In 2014, the national government in China declared a goal of increasing exclusive breastfeeding rates among infants aged less than 6 months to 50 per cent by 2020 (Wu 2014). Tasked with reversing the major declines in breastfeeding in the past decade, the Chinese National Commission on Maternal and Child Health and Family Planning recently urged a ban on advertisements of breastmilk substitutes, more appropriate maternity care, and a focus on enforcing maternity protection for employed mothers (Hou 2014).

However, lack of effective health, labour market and regulatory policies to support this goal remains a major factor in China's low breastfeeding rates (Hou 2014). Despite the evident urgency of protecting breastfeeding since the 2008 melamine crisis, the Chinese government has not directed resources to protecting, promoting, and supporting breastfeeding in accord with the WHO/UNICEF Global Strategy. Instead, it has prioritised repairing the damaged reputation of the formula industry. Industry subsidies have encouraged increasing production scale, as part of a strategy to promote rationalisation and regulation of the domestic industry, and tighten the regulation of foreign imports (McAloon 2014; Zang 2013). While improved regulation of local milk formula manufacture was clearly needed, the overall impact of the Chinese government policy response is to protect the viability and expansion of the industry and its ability to promote formula feeding as 'safe', rather than acknowledge and prioritise the economic value of human milk, address the maternity protection needs of mothers with infants, and promote the importance of breastfeeding within the health system.

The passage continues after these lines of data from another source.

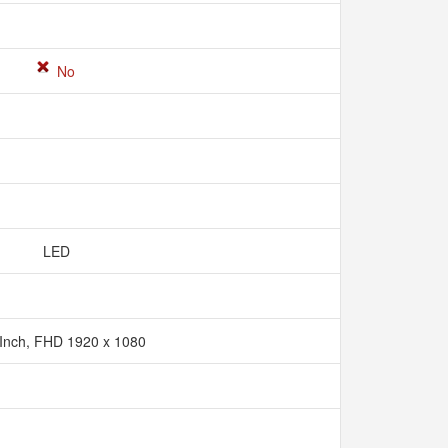
No
LED
 Inch, FHD 1920 x 1080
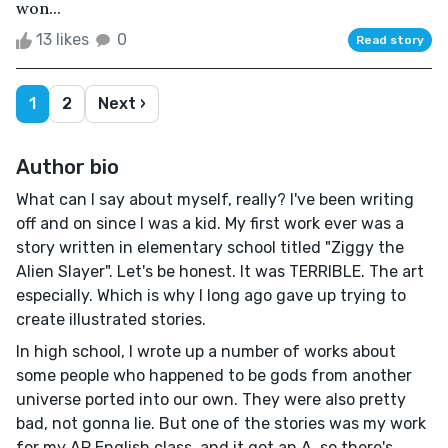
won...
13 likes
0
Read story
1
2
Next ›
Author bio
What can I say about myself, really? I've been writing
off and on since I was a kid. My first work ever was a
story written in elementary school titled "Ziggy the
Alien Slayer". Let's be honest. It was TERRIBLE. The art
especially. Which is why I long ago gave up trying to
create illustrated stories.
In high school, I wrote up a number of works about
some people who happened to be gods from another
universe ported into our own. They were also pretty
bad, not gonna lie. But one of the stories was my work
for my AP English class, and it got an A, so there's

In Australia and New Zealand policy statements support breastfeeding, with, for example, the Australian National Breastfeeding Strategy (ANBS) agreed by Australian state and federal health ministers in 2010 (AHMC 2009). The ANBS arose from the 2007 'Best Start' federal Parliamentary Inquiry which recommended requiring maternity care services to achieve BFHI accreditation and improving policy support for employed women to breastfeed (House of Representatives Standing Committee on Health and Aging 2007). Concerned at extensive evidence of aggressive marketing of baby foods, and aware of the health system savings from breastfeeding, the 'Best Start' Inquiry also recommended implementing the full International Code and subsequent relevant World Health Assembly (WHA) resolutions, including by legislation and mandatory enforcement. However, the ANBS has no specific commitment of federal or state government funding and four years later, a detailed Implementation Plan has yet to be published. There is no evidence of any significant changes in Australian breastfeeding rates (Mortensen and Tawia 2013), nor are there plans to evaluate the effect of the ANBS on feeding practices.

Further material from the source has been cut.